Der Spanier hat beim letzten Grand-Slam-Turnier des Jahres bislang noch keinen einzigen Satz abgegeben. Allerdings hatte es die Auslosung auch gut mit ihm gemeint: In den vier vorherigen Runden bis zum Viertelfinale hatte er ausschließlich gegen Qualifikanten antreten müssen. "Meine größte Stärke ist, dass ich an mich glaube. Und das viel mehr als in den letzten Jahren", sagte er über sein Motto. 
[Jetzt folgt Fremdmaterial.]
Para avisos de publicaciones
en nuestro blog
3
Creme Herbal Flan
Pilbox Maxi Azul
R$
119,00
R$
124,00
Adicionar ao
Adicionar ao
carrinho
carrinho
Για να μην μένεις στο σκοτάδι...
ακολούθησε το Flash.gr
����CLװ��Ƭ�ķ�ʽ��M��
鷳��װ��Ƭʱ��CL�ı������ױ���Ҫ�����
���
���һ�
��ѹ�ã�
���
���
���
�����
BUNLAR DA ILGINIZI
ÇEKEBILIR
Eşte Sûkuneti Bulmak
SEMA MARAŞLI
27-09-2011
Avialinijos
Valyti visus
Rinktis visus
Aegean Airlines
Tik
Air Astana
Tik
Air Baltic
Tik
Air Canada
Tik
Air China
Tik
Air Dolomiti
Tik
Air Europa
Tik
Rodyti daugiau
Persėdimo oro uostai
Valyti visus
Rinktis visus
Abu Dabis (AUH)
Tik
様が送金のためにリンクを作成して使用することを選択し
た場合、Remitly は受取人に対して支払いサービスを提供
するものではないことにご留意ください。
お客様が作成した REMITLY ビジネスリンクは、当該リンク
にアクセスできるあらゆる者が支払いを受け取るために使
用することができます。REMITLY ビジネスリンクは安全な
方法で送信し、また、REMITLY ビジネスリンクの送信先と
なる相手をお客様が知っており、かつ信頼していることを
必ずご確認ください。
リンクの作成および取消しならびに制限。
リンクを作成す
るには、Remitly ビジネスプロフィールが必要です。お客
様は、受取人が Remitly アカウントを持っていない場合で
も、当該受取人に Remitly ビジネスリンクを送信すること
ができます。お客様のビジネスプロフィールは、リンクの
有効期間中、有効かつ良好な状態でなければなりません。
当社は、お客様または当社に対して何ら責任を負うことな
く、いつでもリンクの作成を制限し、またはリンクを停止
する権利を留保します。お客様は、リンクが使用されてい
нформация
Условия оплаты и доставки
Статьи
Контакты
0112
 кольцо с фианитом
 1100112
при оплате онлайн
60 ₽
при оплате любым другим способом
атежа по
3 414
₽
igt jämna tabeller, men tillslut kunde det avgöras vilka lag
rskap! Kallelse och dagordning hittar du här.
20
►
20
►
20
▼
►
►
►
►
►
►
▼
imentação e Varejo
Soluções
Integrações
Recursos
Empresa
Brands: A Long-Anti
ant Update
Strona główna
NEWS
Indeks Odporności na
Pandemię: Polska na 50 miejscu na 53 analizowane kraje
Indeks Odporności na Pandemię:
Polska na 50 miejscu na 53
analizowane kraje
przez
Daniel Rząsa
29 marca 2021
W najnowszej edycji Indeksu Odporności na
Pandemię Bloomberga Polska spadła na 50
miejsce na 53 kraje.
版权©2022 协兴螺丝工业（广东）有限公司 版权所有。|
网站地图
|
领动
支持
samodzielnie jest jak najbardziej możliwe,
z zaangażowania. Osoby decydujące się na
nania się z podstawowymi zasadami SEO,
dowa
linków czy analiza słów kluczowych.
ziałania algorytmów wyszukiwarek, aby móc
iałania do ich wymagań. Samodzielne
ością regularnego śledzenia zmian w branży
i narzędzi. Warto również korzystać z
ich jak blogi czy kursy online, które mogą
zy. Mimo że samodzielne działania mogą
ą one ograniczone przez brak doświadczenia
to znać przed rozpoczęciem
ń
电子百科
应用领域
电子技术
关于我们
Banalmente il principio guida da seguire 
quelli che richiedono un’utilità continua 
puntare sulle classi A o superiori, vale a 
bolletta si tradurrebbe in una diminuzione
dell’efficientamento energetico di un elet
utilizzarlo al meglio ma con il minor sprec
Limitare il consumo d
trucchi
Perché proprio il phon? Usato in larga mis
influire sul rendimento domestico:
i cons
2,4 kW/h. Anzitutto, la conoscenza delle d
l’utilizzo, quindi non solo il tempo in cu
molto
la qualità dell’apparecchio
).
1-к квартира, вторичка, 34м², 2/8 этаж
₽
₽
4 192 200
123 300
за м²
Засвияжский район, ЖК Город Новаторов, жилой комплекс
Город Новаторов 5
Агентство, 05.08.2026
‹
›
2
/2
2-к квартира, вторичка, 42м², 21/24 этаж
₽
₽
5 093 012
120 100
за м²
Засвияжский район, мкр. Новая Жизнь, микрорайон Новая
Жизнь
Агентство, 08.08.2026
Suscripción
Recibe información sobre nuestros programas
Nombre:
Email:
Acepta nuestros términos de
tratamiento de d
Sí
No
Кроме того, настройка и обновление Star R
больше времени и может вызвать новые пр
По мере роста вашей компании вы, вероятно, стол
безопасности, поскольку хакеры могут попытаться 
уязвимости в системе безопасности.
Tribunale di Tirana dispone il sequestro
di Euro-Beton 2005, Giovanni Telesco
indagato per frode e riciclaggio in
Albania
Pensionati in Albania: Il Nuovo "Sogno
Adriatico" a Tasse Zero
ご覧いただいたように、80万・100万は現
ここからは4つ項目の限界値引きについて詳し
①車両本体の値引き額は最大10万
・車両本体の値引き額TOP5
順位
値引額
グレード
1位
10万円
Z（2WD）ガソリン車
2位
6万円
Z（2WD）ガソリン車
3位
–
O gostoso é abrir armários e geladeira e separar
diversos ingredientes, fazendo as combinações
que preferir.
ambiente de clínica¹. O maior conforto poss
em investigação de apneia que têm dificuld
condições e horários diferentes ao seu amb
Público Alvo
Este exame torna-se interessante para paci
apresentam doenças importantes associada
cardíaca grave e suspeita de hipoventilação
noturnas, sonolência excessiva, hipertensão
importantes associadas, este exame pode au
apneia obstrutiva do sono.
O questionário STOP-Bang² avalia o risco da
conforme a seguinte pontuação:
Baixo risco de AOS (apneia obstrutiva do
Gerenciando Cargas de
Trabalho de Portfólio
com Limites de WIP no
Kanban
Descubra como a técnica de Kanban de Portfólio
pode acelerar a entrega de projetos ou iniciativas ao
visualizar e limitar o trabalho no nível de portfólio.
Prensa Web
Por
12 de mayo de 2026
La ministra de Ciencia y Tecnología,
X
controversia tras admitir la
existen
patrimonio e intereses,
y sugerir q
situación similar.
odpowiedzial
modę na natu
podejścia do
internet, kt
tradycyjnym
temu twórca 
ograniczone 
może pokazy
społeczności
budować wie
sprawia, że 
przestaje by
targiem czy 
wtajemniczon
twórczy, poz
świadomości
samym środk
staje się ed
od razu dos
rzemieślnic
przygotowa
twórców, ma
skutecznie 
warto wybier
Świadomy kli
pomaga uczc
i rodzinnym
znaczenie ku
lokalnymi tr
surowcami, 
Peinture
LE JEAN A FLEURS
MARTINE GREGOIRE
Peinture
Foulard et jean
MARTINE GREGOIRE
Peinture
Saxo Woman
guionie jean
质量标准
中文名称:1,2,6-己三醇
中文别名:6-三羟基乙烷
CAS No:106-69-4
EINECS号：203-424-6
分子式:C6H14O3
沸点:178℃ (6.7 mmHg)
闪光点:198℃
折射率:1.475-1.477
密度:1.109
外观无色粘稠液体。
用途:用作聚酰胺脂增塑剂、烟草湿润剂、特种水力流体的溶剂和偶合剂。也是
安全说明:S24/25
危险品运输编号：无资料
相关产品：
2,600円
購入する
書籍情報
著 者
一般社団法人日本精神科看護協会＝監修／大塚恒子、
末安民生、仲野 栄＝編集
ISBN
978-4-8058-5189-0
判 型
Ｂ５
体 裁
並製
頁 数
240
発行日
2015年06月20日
Carreno Busta hatte bei den French Open im Mai zum ersten Mal den Sprung in ein Major-Viertelfinale geschafft, dort aber dann gegen seinen Landsmann und Davis-Cup-Kumpel Rafael Nadal verletzt aufgeben müssen. Mit dem Weltranglistenersten Nadal versucht "PCB", so oft wie möglich zu trainieren. "Rafa ist wichtig für mich. Ich sehe zu, viel von ihm zu lernen - wie trainiert er, was macht er vor den Einheiten oder danach? Das versuche ich mir abzuschauen", erklärte Carreno Busta.

In einem weiteren Viertelfinale schlug Kevin Anderson aus Südafrika den höher gesetzten US-Amerikaner Sam Querrey mit 7:6, 6:7, 6:3, 7:6.